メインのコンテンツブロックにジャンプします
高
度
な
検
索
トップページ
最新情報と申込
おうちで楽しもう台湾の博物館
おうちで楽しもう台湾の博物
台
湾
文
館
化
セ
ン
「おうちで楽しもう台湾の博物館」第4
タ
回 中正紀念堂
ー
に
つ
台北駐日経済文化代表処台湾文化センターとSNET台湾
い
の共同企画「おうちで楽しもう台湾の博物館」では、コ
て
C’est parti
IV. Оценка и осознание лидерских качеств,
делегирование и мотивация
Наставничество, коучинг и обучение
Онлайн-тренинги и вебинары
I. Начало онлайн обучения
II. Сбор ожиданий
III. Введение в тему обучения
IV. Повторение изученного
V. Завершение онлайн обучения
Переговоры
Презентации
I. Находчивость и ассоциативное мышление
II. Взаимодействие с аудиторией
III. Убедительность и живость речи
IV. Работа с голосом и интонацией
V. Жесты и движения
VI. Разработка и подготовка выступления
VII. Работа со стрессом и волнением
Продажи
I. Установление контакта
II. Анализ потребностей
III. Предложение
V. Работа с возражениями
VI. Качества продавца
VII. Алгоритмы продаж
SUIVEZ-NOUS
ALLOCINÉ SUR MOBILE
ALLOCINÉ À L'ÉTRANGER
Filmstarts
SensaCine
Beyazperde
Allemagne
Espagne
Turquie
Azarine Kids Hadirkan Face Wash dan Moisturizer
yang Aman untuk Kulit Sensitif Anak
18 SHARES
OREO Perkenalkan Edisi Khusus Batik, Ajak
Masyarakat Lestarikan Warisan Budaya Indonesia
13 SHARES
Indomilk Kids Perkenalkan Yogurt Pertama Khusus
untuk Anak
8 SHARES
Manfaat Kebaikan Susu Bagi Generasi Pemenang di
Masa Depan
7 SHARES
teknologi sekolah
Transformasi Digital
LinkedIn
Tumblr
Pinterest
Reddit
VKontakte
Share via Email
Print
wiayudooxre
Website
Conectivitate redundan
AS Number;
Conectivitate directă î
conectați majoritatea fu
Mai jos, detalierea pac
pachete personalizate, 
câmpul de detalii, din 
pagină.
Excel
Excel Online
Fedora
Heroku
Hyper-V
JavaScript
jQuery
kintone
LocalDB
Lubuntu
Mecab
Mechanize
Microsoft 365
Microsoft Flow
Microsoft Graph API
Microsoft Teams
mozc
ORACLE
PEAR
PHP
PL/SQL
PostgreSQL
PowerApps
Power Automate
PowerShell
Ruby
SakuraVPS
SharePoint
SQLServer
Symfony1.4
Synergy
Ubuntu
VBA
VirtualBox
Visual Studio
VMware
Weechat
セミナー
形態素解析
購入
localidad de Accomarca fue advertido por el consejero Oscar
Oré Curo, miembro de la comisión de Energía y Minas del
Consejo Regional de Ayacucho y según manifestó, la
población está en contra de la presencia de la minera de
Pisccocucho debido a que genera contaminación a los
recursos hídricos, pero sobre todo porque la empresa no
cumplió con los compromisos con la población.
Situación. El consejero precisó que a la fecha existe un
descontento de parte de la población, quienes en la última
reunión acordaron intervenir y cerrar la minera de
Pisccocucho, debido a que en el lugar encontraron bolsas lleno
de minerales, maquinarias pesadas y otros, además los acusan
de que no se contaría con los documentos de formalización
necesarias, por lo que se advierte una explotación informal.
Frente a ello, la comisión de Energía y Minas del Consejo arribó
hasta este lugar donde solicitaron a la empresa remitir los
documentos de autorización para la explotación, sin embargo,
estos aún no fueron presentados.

• _TASK BRIEF_: Send back an exact copy of only the lines from the line with "conectați majoritatea fu" up to and including the line with "Pisccocucho, debido a" in the data above.

• _RESPONSE TO THIS EXERCISE_:
conectați majoritatea fu
Mai jos, detalierea pac
pachete personalizate, 
câmpul de detalii, din 
pagină.
Excel
Excel Online
Fedora
Heroku
Hyper-V
JavaScript
jQuery
kintone
LocalDB
Lubuntu
Mecab
Mechanize
Microsoft 365
Microsoft Flow
Microsoft Graph API
Microsoft Teams
mozc
ORACLE
PEAR
PHP
PL/SQL
PostgreSQL
PowerApps
Power Automate
PowerShell
Ruby
SakuraVPS
SharePoint
SQLServer
Symfony1.4
Synergy
Ubuntu
VBA
VirtualBox
Visual Studio
VMware
Weechat
セミナー
形態素解析
購入
localidad de Accomarca fue advertido por el consejero Oscar
Oré Curo, miembro de la comisión de Energía y Minas del
Consejo Regional de Ayacucho y según manifestó, la
población está en contra de la presencia de la minera de
Pisccocucho debido a que genera contaminación a los
recursos hídricos, pero sobre todo porque la empresa no
cumplió con los compromisos con la población.
Situación. El consejero precisó que a la fecha existe un
descontento de parte de la población, quienes en la última
reunión acordaron intervenir y cerrar la minera de
Pisccocucho, debido a que en el lugar encontraron bolsas lleno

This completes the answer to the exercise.